Data supplied:
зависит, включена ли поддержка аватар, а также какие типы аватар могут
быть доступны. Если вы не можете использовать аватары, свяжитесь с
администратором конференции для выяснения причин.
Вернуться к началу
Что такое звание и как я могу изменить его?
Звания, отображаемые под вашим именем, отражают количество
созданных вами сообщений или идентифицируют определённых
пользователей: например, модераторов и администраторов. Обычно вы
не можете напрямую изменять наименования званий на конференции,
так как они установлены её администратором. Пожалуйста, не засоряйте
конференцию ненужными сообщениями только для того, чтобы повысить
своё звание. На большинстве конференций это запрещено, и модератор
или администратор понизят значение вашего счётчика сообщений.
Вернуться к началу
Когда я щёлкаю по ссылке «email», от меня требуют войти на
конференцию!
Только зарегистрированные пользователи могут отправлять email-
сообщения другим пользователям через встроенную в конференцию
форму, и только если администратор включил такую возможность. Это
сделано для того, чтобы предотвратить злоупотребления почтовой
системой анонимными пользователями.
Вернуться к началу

Exercise directions: Copy the material above, line for line.

Response area:
зависит, включена ли поддержка аватар, а также какие типы аватар могут
быть доступны. Если вы не можете использовать аватары, свяжитесь с
администратором конференции для выяснения причин.
Вернуться к началу
Что такое звание и как я могу изменить его?
Звания, отображаемые под вашим именем, отражают количество
созданных вами сообщений или идентифицируют определённых
пользователей: например, модераторов и администраторов. Обычно вы
не можете напрямую изменять наименования званий на конференции,
так как они установлены её администратором. Пожалуйста, не засоряйте
конференцию ненужными сообщениями только для того, чтобы повысить
своё звание. На большинстве конференций это запрещено, и модератор
или администратор понизят значение вашего счётчика сообщений.
Вернуться к началу
Когда я щёлкаю по ссылке «email», от меня требуют войти на
конференцию!
Только зарегистрированные пользователи могут отправлять email-
сообщения другим пользователям через встроенную в конференцию
форму, и только если администратор включил такую возможность. Это
сделано для того, чтобы предотвратить злоупотребления почтовой
системой анонимными пользователями.
Вернуться к началу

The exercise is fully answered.